Rimegepant

Rimegepant (BMS-927711) is an orally bioavailable and blood-brain barrier permeable antagonist of CGRP and AMY1 receptors, with a pIC₅₀ of 8.01 and a K_i of 0.027 nM for human CGRP receptors. Rimegepant antagonizes cAMP production induced by αCGRP, βCGRP and amylin at CGRP and AMY1 receptors in humans, rats and mice, as well as at rat AMY3 receptors.

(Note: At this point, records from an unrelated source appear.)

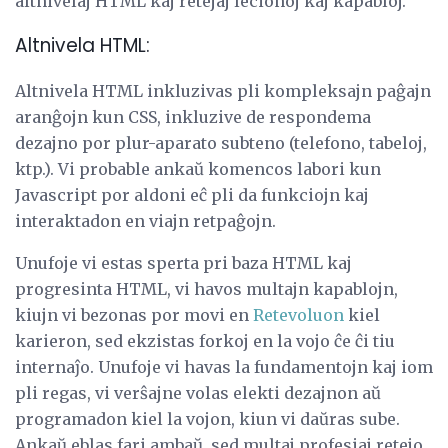
altnivelaj HTML kaj retejaj lecionoj kaj kapabloj.
Altnivela HTML:
Altnivela HTML inkluzivas pli kompleksajn paĝajn
aranĝojn kun CSS, inkluzive de respondema
dezajno por plur-aparato subteno (telefono, tabeloj,
ktp.). Vi probable ankaŭ komencos labori kun
Javascript por aldoni eĉ pli da funkciojn kaj
interaktadon en viajn retpaĝojn.
Unufoje vi estas sperta pri baza HTML kaj
progresinta HTML, vi havos multajn kapablojn,
kiujn vi bezonas por movi en
Retevoluon
kiel
karieron, sed ekzistas forkoj en la vojo ĉe ĉi tiu
internaĵo. Unufoje vi havas la fundamentojn kaj iom
pli regas, vi verŝajne volas elekti dezajnon aŭ
programadon kiel la vojon, kiun vi daŭras sube.
Ankaŭ eblas fari ambaŭ, sed multaj profesiaj retejo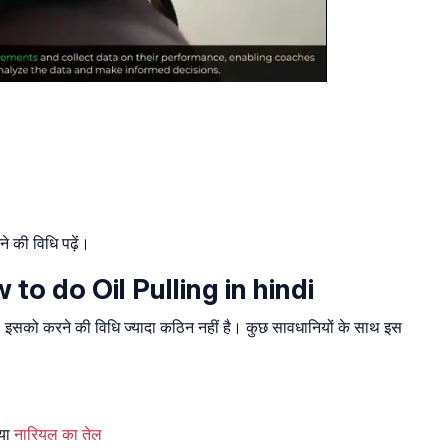
े की विधि पढ़ें।
w to do Oil Pulling in hindi
 है। इसको करने की विधि ज्यादा कठिन नहीं है। कुछ सावधानियों के साथ इस
 या
नारियल का तेल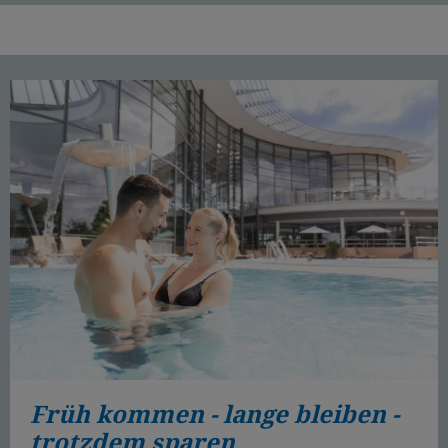
Früh kommen - lange bleiben -
trotzdem sparen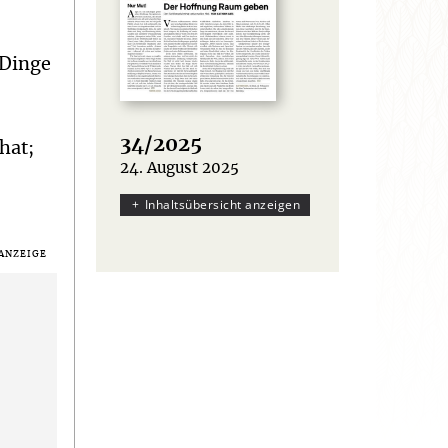
 Dinge
34/2025
hat;
24. August 2025
:
Inhaltsübersicht anzeigen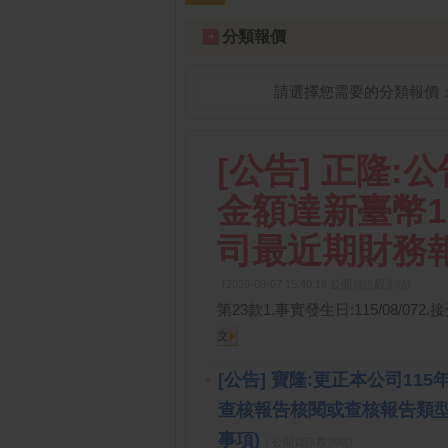
跌停排行：
凌 航
168.00 -18.50
雙
1
2
分類報價
請選擇您需要的分類報價
[公告] 正隆
⾦額達新臺幣1
司最近期財務
(2026-08-07 15:40:18 公開資訊觀測站)
第23款1.事實發生日:115/08/072.接
文
[公告] 寶隆:更正本公司115
查核報告核閱或查核報告類型
事項)
( 公開資訊觀測站)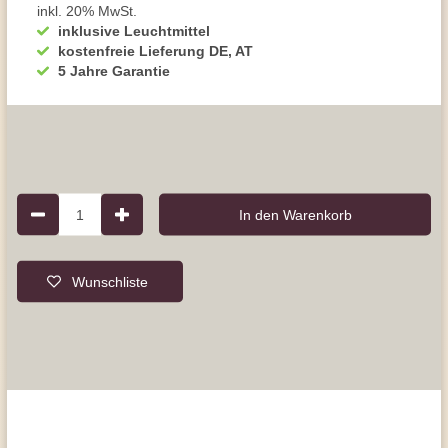
inkl. 20% MwSt.
inklusive Leuchtmittel
kostenfreie Lieferung DE, AT
5 Jahre Garantie
1
In den Warenkorb
Wunschliste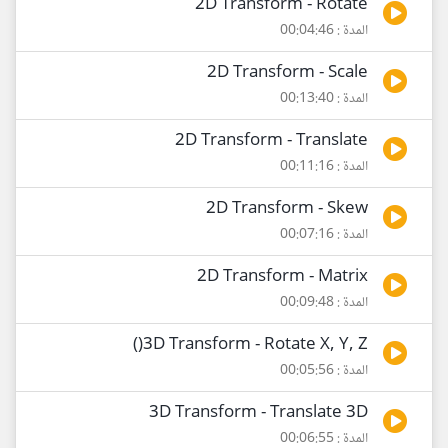
2D Transform - Rotate
المدة : 00:04:46
2D Transform - Scale
المدة : 00:13:40
2D Transform - Translate
المدة : 00:11:16
2D Transform - Skew
المدة : 00:07:16
2D Transform - Matrix
المدة : 00:09:48
3D Transform - Rotate X, Y, Z()
المدة : 00:05:56
3D Transform - Translate 3D
المدة : 00:06:55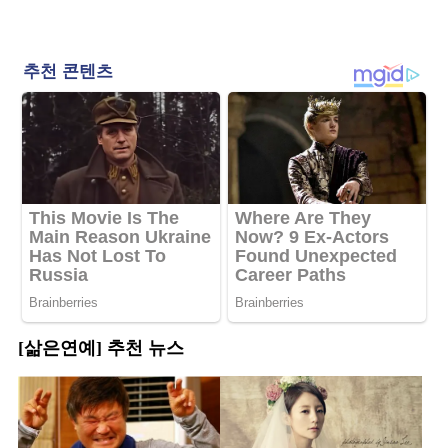
[삶은연예] 추천 뉴스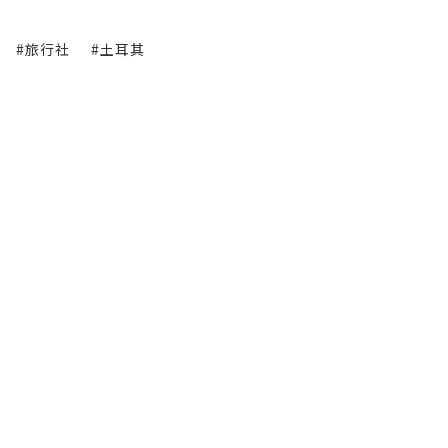
#旅行社
#土耳其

Rimegepant can be used in research related to migraine^[1]. In Vitro:Rimegepant (10 μM; 15 min) antagonizes cAMP production at rat CGRP, AMY₁, and AMY₃ receptors with apparent pA₂ values of 6.41, 6.43-5.73, and 6.45 respectively, but shows no quantifiable activity at other rat calcitonin family receptors^[1].

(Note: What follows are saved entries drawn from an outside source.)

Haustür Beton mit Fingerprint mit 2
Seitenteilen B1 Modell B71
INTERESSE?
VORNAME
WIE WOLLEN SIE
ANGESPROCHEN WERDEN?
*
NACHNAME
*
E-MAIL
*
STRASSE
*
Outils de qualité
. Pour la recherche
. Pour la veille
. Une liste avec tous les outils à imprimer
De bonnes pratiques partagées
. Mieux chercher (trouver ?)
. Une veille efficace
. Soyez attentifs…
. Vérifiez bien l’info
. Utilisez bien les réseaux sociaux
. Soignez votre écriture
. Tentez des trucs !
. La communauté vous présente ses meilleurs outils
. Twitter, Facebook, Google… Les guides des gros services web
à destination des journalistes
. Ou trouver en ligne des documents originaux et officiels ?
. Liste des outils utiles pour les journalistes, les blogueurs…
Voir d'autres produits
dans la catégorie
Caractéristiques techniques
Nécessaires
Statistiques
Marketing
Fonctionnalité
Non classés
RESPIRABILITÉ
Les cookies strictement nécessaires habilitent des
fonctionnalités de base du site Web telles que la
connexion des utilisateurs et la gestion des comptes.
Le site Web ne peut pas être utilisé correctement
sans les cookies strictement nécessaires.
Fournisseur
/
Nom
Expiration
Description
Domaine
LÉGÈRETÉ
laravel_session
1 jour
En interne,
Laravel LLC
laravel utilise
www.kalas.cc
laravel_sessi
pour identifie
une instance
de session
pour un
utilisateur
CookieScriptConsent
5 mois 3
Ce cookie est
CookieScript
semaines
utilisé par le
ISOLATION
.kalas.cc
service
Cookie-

Rimegepant (10 μM; 15 min) antagonizes cAMP production at mouse CGRP receptors with an apparent pA₂ of 6.89, shows weak, inconsistent activity at mouse AMY₁ receptors, and has no quantifiable activity at other mouse calcitonin family receptors^[1].
Rimegepant (tested across a concentration range; 15 min) inhibits cAMP production at human CGRP receptors with a pIC₅₀ of 8.01, and at human AMY₁ receptors with pIC₅₀ values of 6.25 (human-αCGRP agonist) and 5.66 (human-amylin agonist)^[1].
Rimegepant (tested at concentrations enabling apparent pA₂ determination; 15 min) antagonizes cAMP production at human CGRP receptors with apparent pA₂ values of 9.56 (human-αCGRP) and 9.34 (human-βCGRP), and at human AMY₁ receptors with apparent pA₂ values of 8.07 (human-αCGRP) and 7.48 (human-amylin), but shows no quantifiable activity at human AM₁ or AM₂ receptors^[1].
Rimegepant (compound 8) potently binds to the human CGRP receptor in SK-N-MC cell membranes with a K_i of 0.027 nM and a protein-adjusted K_i of 0.39 nM^[2].
Rimegepant acts as a full, competitive antagonist of CGRP-stimulated cAMP production in SK-N-MC cells with an IC₅₀ of 0.14 nM^[2].
Rimegepant (BMS-927711/compound 8) has improved human liver microsomal stability with a half-life of 83 min^[2].
Rimegepant shows low inhibition of human CYP isoforms, with an IC₅₀ of 17 μM for CYP3A4 and IC₅₀ ≥20 μM for all other tested isoforms^[2].
Rimegepant exhibits no significant off-target liabilities in a panel of 45 receptor, ion channel binding, and enzyme activity assays^[2].
Rimegepant (10-30 μM) causes less than 30% inhibition of the hERG potassium channel at 10 and 30 μM and has no significant effect on L-type sodium or calcium channels in HEK-293 cells^[2]. In Vivo:Rimegepant (12.84 mg/kg; p.o.; single dose, daily for 7 days) administered orally at 12.84 mg/kg reaches measurable contents in mouse plasma, dura mater, TG, parietal brain cortex, and hypothalamus, with peak tissue levels at 3 hours post-single dose, and shows only minimal accumulation in the parietal brain cortex with chronic daily dosing^[3].